Se temos fome de pão, também temos fome de fantasia e delírio. A Sapucaí também pode estar na leitura de um livro ou na contemplação de uma obra de arte; num brinco ou numa veste mais descolada.
Sapucaí é tudo que nos leva para além do pão! E até o pão pode conter ou não Sapucaí.
Eucaristia é o pão transformado na Sapucaí de nossas almas. Deus é carnavalesco! O Espírito Santo é folião!!!
Bem disse Jesus: "Nem só de pão vive o homem".
Onde escondemos nossa criança interior? Por que a dureza da vida matou nossa capacidade de brincar?
Por que nos tornamos cada vez mais sérios e, inevitavelmente, chatos demais?
Por que estamos adoecendo tanto?
Um riso no trio pode ser tão ou mais necessário que um Rivotril!
Não falo aqui, necessariamente, de grandes blocos ou Sapucaí. Falo da necessidade de satisfazer devidamente as "sapucaís" da alma que se contentam com muito pouco. Os antigos sabem disso.
Houve um tempo que com simples latas se faziam brinquedos maravilhosos.
Por que perdemos isso?
Brincar é a capacidade de transfigurar o real.
O grande problema da vida não é a morte, mas a vida desencantada - vidas secas!
As vezes basta uma música, uma imagem, um mexido, um pulo, um gozo, um sorriso... As vezes, a alma só deseja um pouco (muito pouco) de confete e serpentina. Só isso e nada mais!
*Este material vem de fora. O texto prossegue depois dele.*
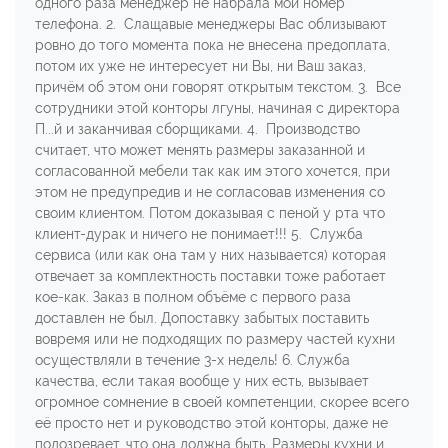
одного раза менеджер не набрала мой номер
телефона. 2. Слащавые менеджеры Вас облизывают
ровно до того момента пока не внесена предоплата,
потом их уже не интересует ни Вы, ни Ваш заказ,
причём об этом они говорят открытым текстом. 3. Все
сотрудники этой конторы лгуны, начиная с директора
П...й и заканчивая сборщиками. 4. Производство
считает, что может менять размеры заказанной и
согласованной мебели так как им этого хочется, при
этом не предупредив и не согласовав изменения со
своим клиентом. Потом доказывая с пеной у рта что
клиент-дурак и ничего не понимает!!! 5. Служба
сервиса (или как она там у них называется) которая
отвечает за комплектность поставки тоже работает
кое-как. Заказ в полном объёме с первого раза
доставлен не был. Допоставку забытых поставить
вовремя или не подходящих по размеру частей кухни
осуществляли в течение 3-х недель! 6. Служба
качества, если такая вообще у них есть, вызывает
огромное сомнение в своей компетенции, скорее всего
её просто нет и руководство этой конторы, даже не
подозревает, что она должна быть. Размеры кухни и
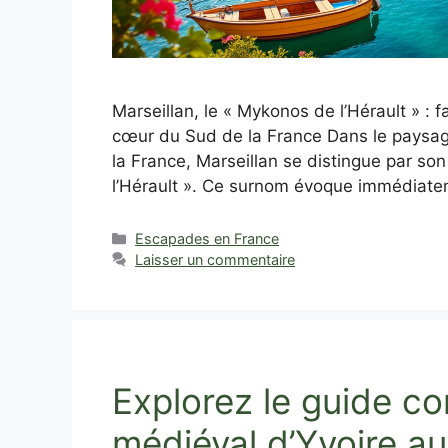
Marseillan, le « Mykonos de l’Hérault » 
cœur du Sud de la France Dans le paysag
la France, Marseillan se distingue par so
l’Hérault ». Ce surnom évoque immédiat
Catégories
Escapades en France
Laisser un commentaire
Explorez le guide co
médiéval d’Yvoire a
Para não alongar, meu escrito também é um protesto a um tipo de cristianismo que demoniza tudo; um cristianismo seco, adoecido, separatista, racista, fechado e emburrecedor. Não há como separar fé e cultura. E carnaval é cultura!
Nas palavras de São João Paulo II, uma fé que não se faz cultura não é fé vivida fielmente.
Por fim, deixo a advertência da grande psiquiatra Nise da Silveira:
"Gente curada demais é gente chata. Todo mundo tem um pouco de loucura. Vou lhes fazer um pedido: vivam a imaginação, pois ela é a nossa realidade mais profunda".
Baile de Carnaval - "Água no feijão" - Paróquia Santa Bernadete.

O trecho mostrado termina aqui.